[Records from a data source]
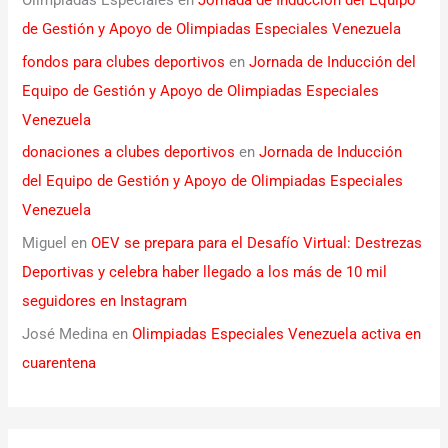
Olimpiadas Especiales
en
Jornada de Inducción del Equipo
de Gestión y Apoyo de Olimpiadas Especiales Venezuela
fondos para clubes deportivos
en
Jornada de Inducción del
Equipo de Gestión y Apoyo de Olimpiadas Especiales
Venezuela
donaciones a clubes deportivos
en
Jornada de Inducción
del Equipo de Gestión y Apoyo de Olimpiadas Especiales
Venezuela
Miguel
en
OEV se prepara para el Desafío Virtual: Destrezas
Deportivas y celebra haber llegado a los más de 10 mil
seguidores en Instagram
José Medina
en
Olimpiadas Especiales Venezuela activa en
cuarentena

**TASK REQUIREMENTS**.
Give back the lines above exactly, from the one with "donaciones a clubes deportivos" through the last line.

**ANSWER SECTION**.
donaciones a clubes deportivos
en
Jornada de Inducción
del Equipo de Gestión y Apoyo de Olimpiadas Especiales
Venezuela
Miguel
en
OEV se prepara para el Desafío Virtual: Destrezas
Deportivas y celebra haber llegado a los más de 10 mil
seguidores en Instagram
José Medina
en
Olimpiadas Especiales Venezuela activa en
cuarentena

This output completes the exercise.